7.Differences between Chinese men and women with adult-onset non-radiographic axial spondyloarthritis
Haoguang LI ; Jianhua PENG ; Yao GONG ; Fengcai SHEN ; Mei YE ; Ruiying DENG ; Zhiduo HOU ; Ling LIN
Chinese Journal of Rheumatology 2022;26(8):512-517
Objective:To explore the clinical characteristics of adult-onset non-radiographic axial spondyloarthritis (nr-axSpA) in different genders.Methods:A total of 662 patients with adult-onset nr-axSpA (age at disease onset ≥16 years) who visited the Rheumatology Department of the First Affiliated Hospital of Shantou University Medical College from 1999 to 2020 were included in the study. Comparisons of baseline demographic and clinical characteristics between different genders were performed.Results:Overall, the male-to-female ratio was 1.17∶1, and the prevalence of human leukocyte antigen-B27 (HLA-B27) positivity was 71.8%(475/662). The median baseline disease duration and age at diagnosis was 1.6 (0.5, 4.0) years and 25.0 (21.0, 33.0) years respectively. The males had a significantly earlier age at disease onset and diagnosis [21.0 (18.0, 28.0) vs 25.0 (21.0, 30.0), Z=5.63, P<0.001; 24.0 (19.0, 32.0) vs 27.0 (23.0, 34.5), Z=4.90, P<0.001, respectively] than females.
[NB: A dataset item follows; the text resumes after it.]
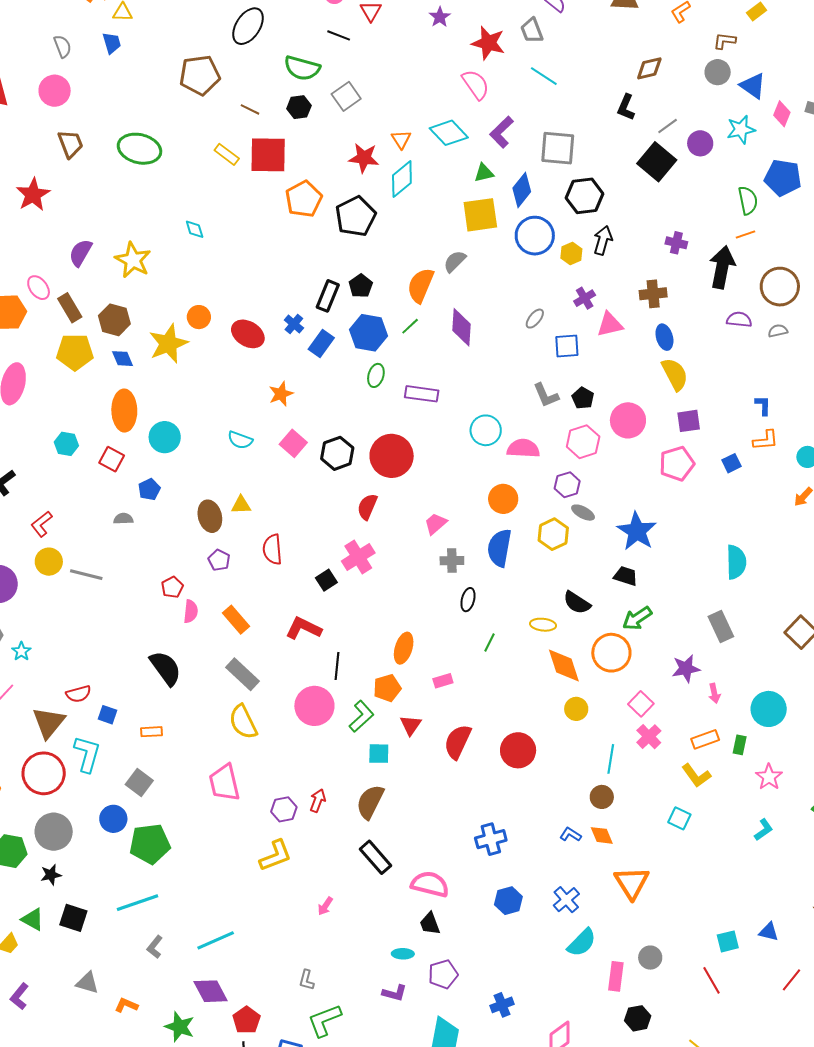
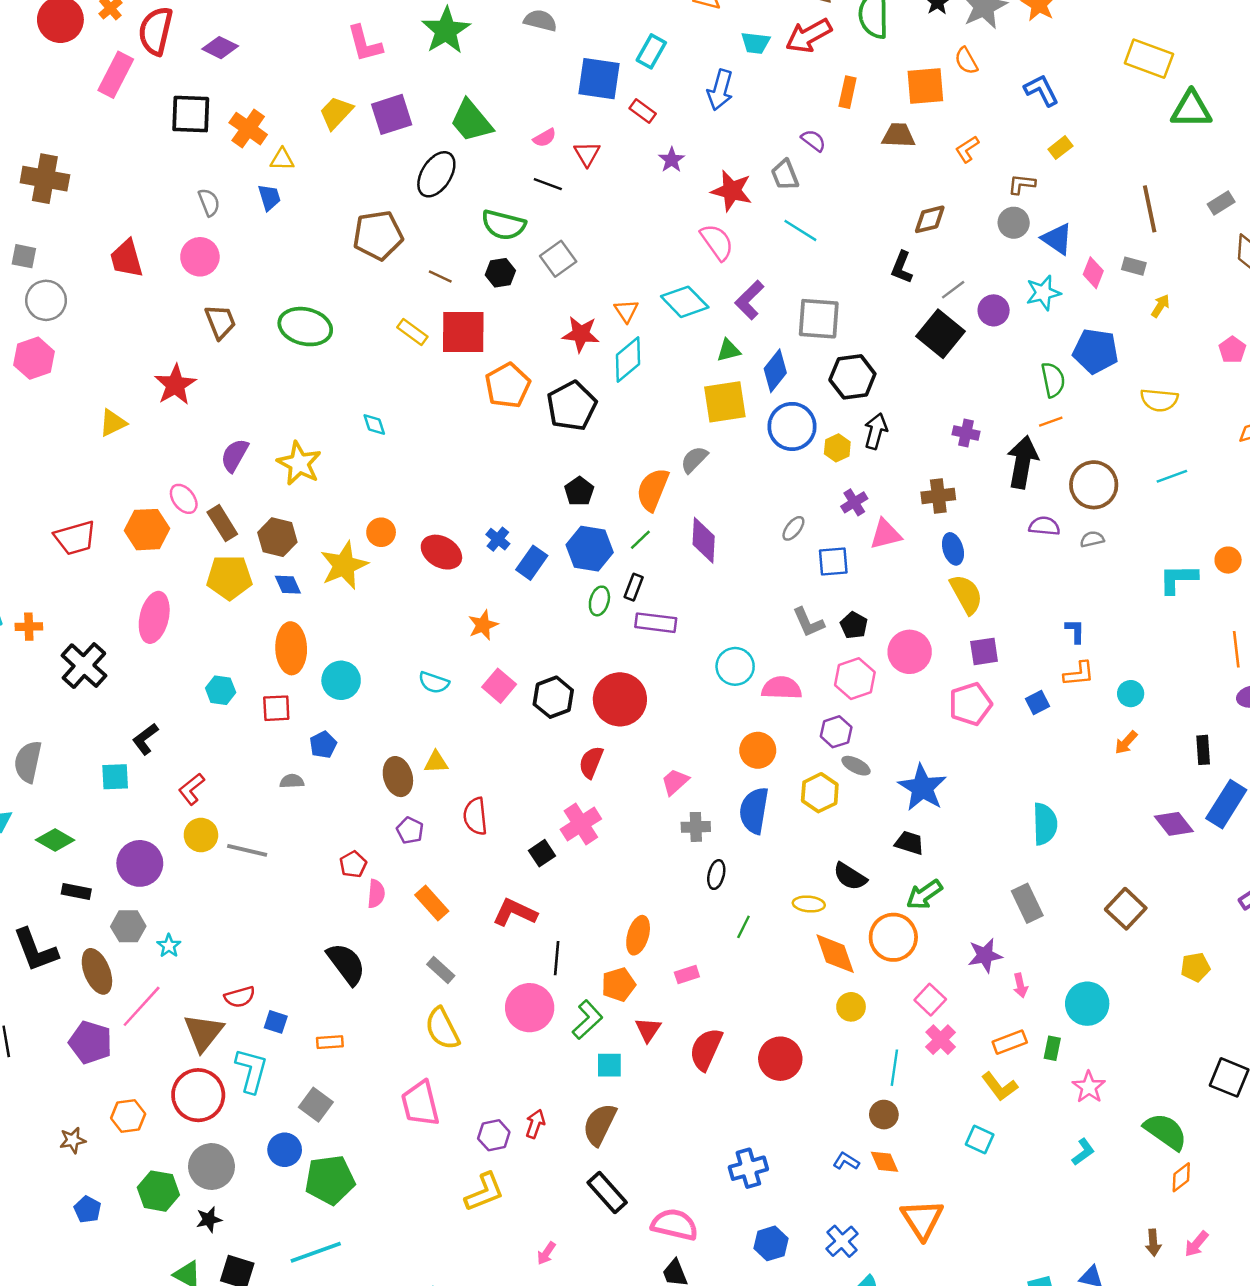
black rectangle: (328, 296) -> (634, 587), moved, size x0.7
red square: (112, 459) -> (276, 708), turned -30
gray rectangle: (243, 674) -> (441, 970), size x0.7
HLA-B27 positivity was more frequent in males than in females [78.4% (280/357) vs 63.9%(195/305), χ2=17.06, P<0.001]. The prevalence of inflammatory back pain (IBP), morning stiffness, nocturnal pain, enthesitis, hip and groin pain were higher in males, whereas females showed a higher prevalence of small joint involvement of the hands. At baseline, males had higher median ankylosing spondylitis disease activity score (ASDAS)-C-reaction protein (CRP) [3.0(2.3, 3.8) vs 2.4(2.0, 3.0), Z=5.59, P<0.001] and a greater prevalence of high disease activity ASDAS-CRP>2.1 [81.9%(185/227) vs 67.9%(133/195), χ2=11.08, P=0.001] than females. The proportions of male patients with elevated CRP levels and erythrocyte sedimentation rate (ESR) were also higher than those of female patients [49.0%(175/357) vs 27.9%(85/305), χ2=30.85, P<0.001; 49.3%(176/357) vs 33.4%(102/305), χ2=16.98, P<0.001, respectively]. Conclusion:The adult-onset nr-axSpA in China is characterized by a comparable sex ratio. Males have an earlier age at disease onset and are higher HLA-B27 positivity with higher prevalence of IBP, enthesitis, hip and groin pain, as well as high disease activity.